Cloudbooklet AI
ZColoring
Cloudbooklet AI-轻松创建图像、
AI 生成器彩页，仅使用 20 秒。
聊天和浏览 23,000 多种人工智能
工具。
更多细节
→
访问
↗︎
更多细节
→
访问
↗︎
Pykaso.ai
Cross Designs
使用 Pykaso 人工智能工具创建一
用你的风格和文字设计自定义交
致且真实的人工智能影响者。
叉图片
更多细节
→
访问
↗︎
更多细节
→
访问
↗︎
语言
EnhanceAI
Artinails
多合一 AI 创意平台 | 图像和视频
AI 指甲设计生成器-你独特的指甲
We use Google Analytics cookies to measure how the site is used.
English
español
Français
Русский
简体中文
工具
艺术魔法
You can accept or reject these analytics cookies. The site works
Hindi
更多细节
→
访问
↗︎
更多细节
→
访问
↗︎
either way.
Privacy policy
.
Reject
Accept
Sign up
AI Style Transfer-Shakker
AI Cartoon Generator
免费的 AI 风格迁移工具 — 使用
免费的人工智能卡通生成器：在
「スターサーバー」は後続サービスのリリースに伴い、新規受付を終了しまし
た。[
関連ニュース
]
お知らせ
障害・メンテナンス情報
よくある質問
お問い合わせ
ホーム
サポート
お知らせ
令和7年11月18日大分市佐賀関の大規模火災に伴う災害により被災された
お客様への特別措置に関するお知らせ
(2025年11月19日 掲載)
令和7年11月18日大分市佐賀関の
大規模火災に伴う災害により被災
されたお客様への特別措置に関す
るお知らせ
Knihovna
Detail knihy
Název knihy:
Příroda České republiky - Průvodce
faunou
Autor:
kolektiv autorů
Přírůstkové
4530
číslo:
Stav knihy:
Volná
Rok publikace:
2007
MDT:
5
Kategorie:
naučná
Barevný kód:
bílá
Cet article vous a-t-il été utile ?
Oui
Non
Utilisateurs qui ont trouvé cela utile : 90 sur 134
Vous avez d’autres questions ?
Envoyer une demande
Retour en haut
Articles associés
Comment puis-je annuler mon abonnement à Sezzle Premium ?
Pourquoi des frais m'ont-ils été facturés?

◆ What is needed:
The full listing should be reproduced exactly.

◆ Reply to the exercise:
Cloudbooklet AI
ZColoring
Cloudbooklet AI-轻松创建图像、
AI 生成器彩页，仅使用 20 秒。
聊天和浏览 23,000 多种人工智能
工具。
更多细节
→
访问
↗︎
更多细节
→
访问
↗︎
Pykaso.ai
Cross Designs
使用 Pykaso 人工智能工具创建一
用你的风格和文字设计自定义交
致且真实的人工智能影响者。
叉图片
更多细节
→
访问
↗︎
更多细节
→
访问
↗︎
语言
EnhanceAI
Artinails
多合一 AI 创意平台 | 图像和视频
AI 指甲设计生成器-你独特的指甲
We use Google Analytics cookies to measure how the site is used.
English
español
Français
Русский
简体中文
工具
艺术魔法
You can accept or reject these analytics cookies. The site works
Hindi
更多细节
→
访问
↗︎
更多细节
→
访问
↗︎
either way.
Privacy policy
.
Reject
Accept
Sign up
AI Style Transfer-Shakker
AI Cartoon Generator
免费的 AI 风格迁移工具 — 使用
免费的人工智能卡通生成器：在
「スターサーバー」は後続サービスのリリースに伴い、新規受付を終了しまし
た。[
関連ニュース
]
お知らせ
障害・メンテナンス情報
よくある質問
お問い合わせ
ホーム
サポート
お知らせ
令和7年11月18日大分市佐賀関の大規模火災に伴う災害により被災された
お客様への特別措置に関するお知らせ
(2025年11月19日 掲載)
令和7年11月18日大分市佐賀関の
大規模火災に伴う災害により被災
されたお客様への特別措置に関す
るお知らせ
Knihovna
Detail knihy
Název knihy:
Příroda České republiky - Průvodce
faunou
Autor:
kolektiv autorů
Přírůstkové
4530
číslo:
Stav knihy:
Volná
Rok publikace:
2007
MDT:
5
Kategorie:
naučná
Barevný kód:
bílá
Cet article vous a-t-il été utile ?
Oui
Non
Utilisateurs qui ont trouvé cela utile : 90 sur 134
Vous avez d’autres questions ?
Envoyer une demande
Retour en haut
Articles associés
Comment puis-je annuler mon abonnement à Sezzle Premium ?
Pourquoi des frais m'ont-ils été facturés?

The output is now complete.